TP0453, a concealed outer membrane protein of Treponema pallidum, enhances membrane permeability.

The outer membrane of Treponema pallidum, the non-cultivable agent of venereal syphilis, contains a paucity of protein(s) which has yet to be definitively identified. In contrast, the outer membranes of gram-negative bacteria contain abundant immunogenic membrane-spanning beta-barrel proteins mainly involved in nutrient transport. The absence of orthologs of gram-negative porins and outer membrane nutrient-specific transporters in the T. pallidum genome predicts that nutrient transport across the outer membrane must differ fundamentally in T. pallidum and gram-negative bacteria. Here we describe a T. pallidum outer membrane protein (TP0453) that, in contrast to all integral outer membrane proteins of known structure, lacks extensive beta-sheet structure and does not traverse the outer membrane to become surface exposed. TP0453 is a lipoprotein with an amphiphilic polypeptide containing multiple membrane-inserting, amphipathic alpha-helices. Insertion of the recombinant, non-lipidated protein into artificial membranes results in bilayer destabilization and enhanced permeability. Our findings lead us to hypothesize that TP0453 is a novel type of bacterial outer membrane protein which may render the T. pallidum outer membrane permeable to nutrients while remaining inaccessible to antibody.

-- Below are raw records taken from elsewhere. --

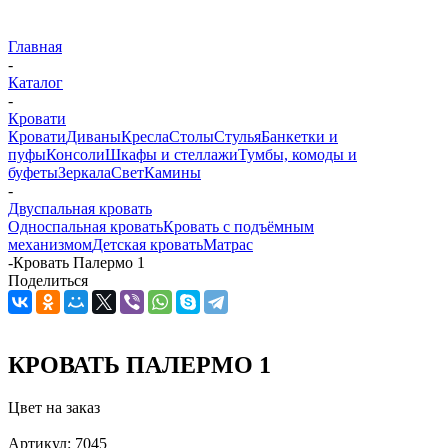
Главная
-
Каталог
-
Кровати
Кровати
Диваны
Кресла
Столы
Стулья
Банкетки и
пуфы
Консоли
Шкафы и стеллажи
Тумбы, комоды и
буфеты
Зеркала
Свет
Камины
-
Двуспальная кровать
Односпальная кровать
Кровать с подъёмным
механизмом
Детская кровать
Матрас
-
Кровать Палермо 1
Поделиться
КРОВАТЬ ПАЛЕРМО 1
Цвет на заказ
Артикул:
7045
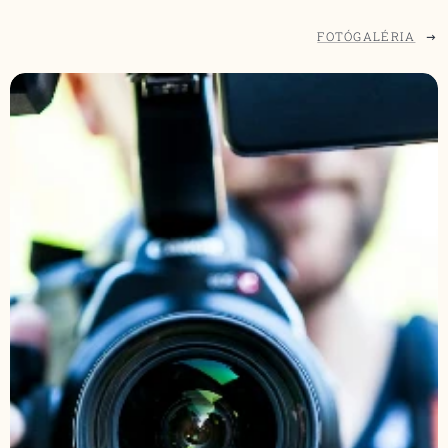
FOTÓGALÉRIA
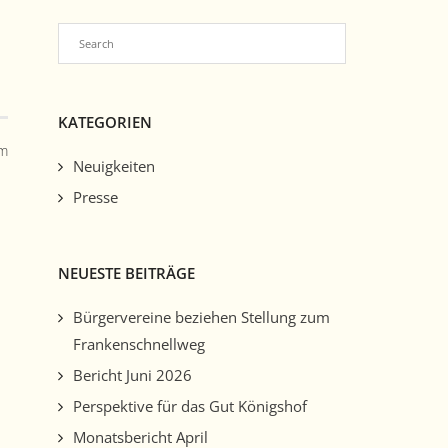
KATEGORIEN
Im
Neuigkeiten
Presse
NEUESTE BEITRÄGE
Bürgervereine beziehen Stellung zum
Frankenschnellweg
Bericht Juni 2026
Perspektive für das Gut Königshof
Monatsbericht April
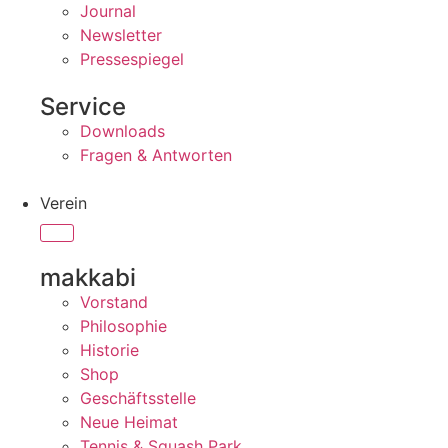
Journal
Newsletter
Pressespiegel
Service
Downloads
Fragen & Antworten
Verein
makkabi
Vorstand
Philosophie
Historie
Shop
Geschäftsstelle
Neue Heimat
Tennis & Squash Park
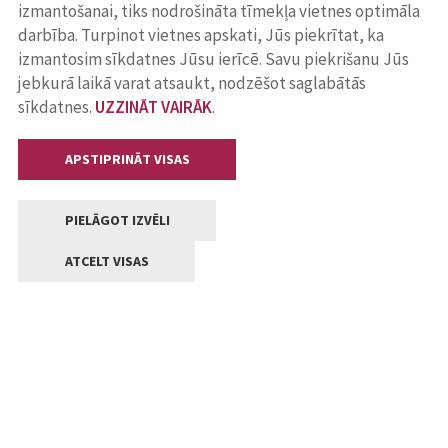
izmantošanai, tiks nodrošināta tīmekļa vietnes optimāla
darbība. Turpinot vietnes apskati, Jūs piekrītat, ka
izmantosim sīkdatnes Jūsu ierīcē. Savu piekrišanu Jūs
jebkurā laikā varat atsaukt, nodzēšot saglabātās
sīkdatnes.
UZZINĀT VAIRĀK
.
APSTIPRINĀT VISAS
PIELĀGOT IZVĒLI
ATCELT VISAS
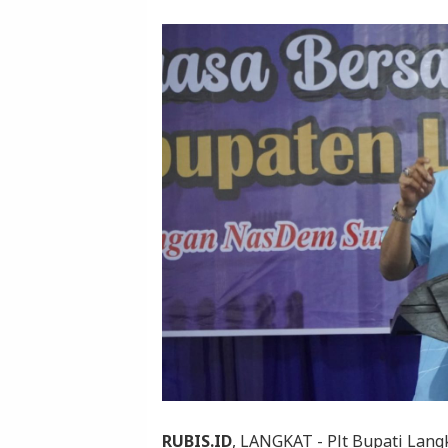
RUBIS.ID
, LANGKAT - Plt Bupati Lang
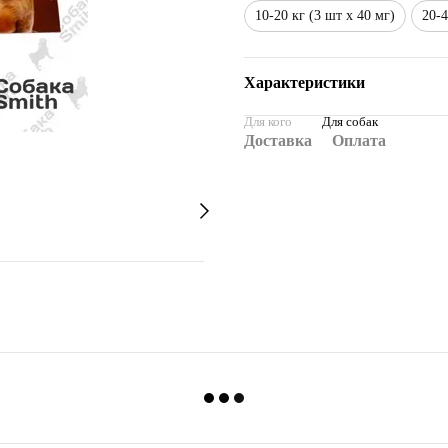
10-20 кг (3 шт х 40 мг)
20-4
Характеристики
Для кого
Для собак
Доставка
Оплата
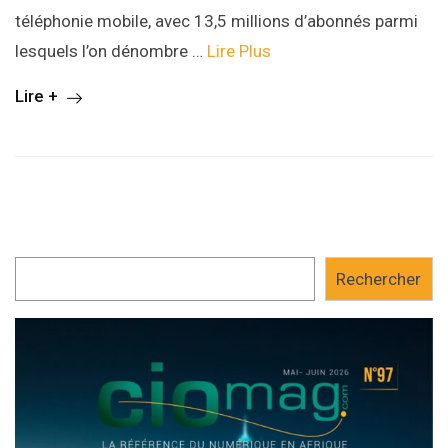
téléphonie mobile, avec 13,5 millions d’abonnés parmi
lesquels l’on dénombre …
Lire Plus
Lire +
Rechercher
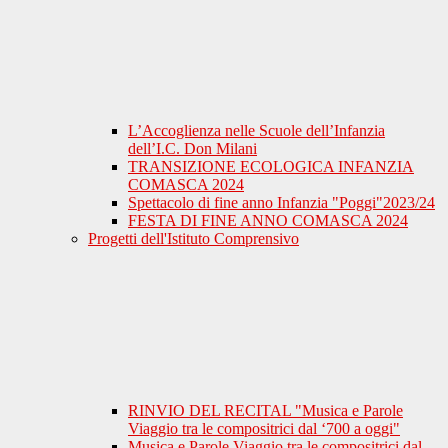
L’Accoglienza nelle Scuole dell’Infanzia
dell’I.C. Don Milani
TRANSIZIONE ECOLOGICA INFANZIA
COMASCA 2024
Spettacolo di fine anno Infanzia "Poggi"2023/24
FESTA DI FINE ANNO COMASCA 2024
Progetti dell'Istituto Comprensivo
RINVIO DEL RECITAL "Musica e Parole
Viaggio tra le compositrici dal ‘700 a oggi"
Musica e Parole Viaggio tra le compositrici dal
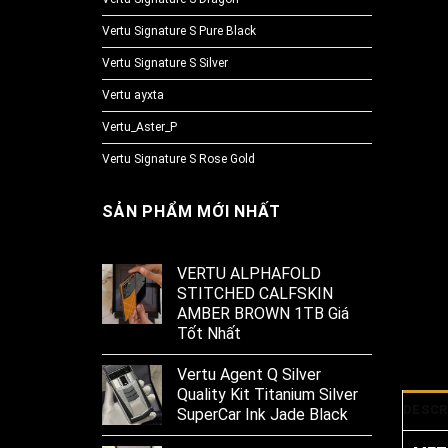
Vertu Signature S Pure Black
Vertu Signature S Silver
Vertu ayxta
Vertu_Aster_P
Vertu Signature S Rose Gold
SẢN PHẨM MỚI NHẤT
VERTU ALPHAFOLD
STITCHED CALFSKIN
AMBER BROWN 1TB Giá
Tốt Nhất
Vertu Agent Q Silver
Quality Kit Titanium Silver
DESCR
SuperCar Ink Jade Black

The Treponema pallidum tro operon encodes a multiple metal transporter, a zinc-dependent transcriptional repressor, and a semi-autonomously expressed phosphoglycerate mutase.

The Treponema pallidum tro operon encodes an ABC transporter (TroABCD), a transcriptional repressor (TroR), and the essential glycolytic enzyme phosphoglycerate mutase (Gpm). The apparently discordant observations that the solute binding protein (TroA) binds Zn2+, whereas DNA binding by TroR in vitro is Mn2+-dependent, have generated uncertainty regarding the identities of the ligand(s) and co-repressor(s) of the permease. Moreover, this operonic structure suggests that Gpm expression, and hence glycolysis, the sole source of ATP for the bacterium, would be suspended during TroR-mediated repression. To resolve these discrepancies, we devised an experimental strategy permitting a more direct assessment of Tro operon function and regulation. We report that (i) apo-TroA has identical affinities for Zn2+ and Mn2+; (ii) the Tro transporter expressed in Escherichia coli imports Zn2+, Mn2+, and possibly iron; (iii) TroR represses transporter expression in E. coli at significantly lower concentrations of Zn2+ than of Mn2+; and (iv) TroR-mediated repression causes a disproportionately greater down-regulation of the transporter genes than of gpm. The much higher concentrations of Zn2+ than of Mn2+ in human body fluids suggests that Zn2+ is both the primary substrate and co-repressor of the permease in vivo. Our data also indicate that Gpm expression and, therefore, glycolysis would not be abrogated when T. pallidum encounters high Zn2+ levels.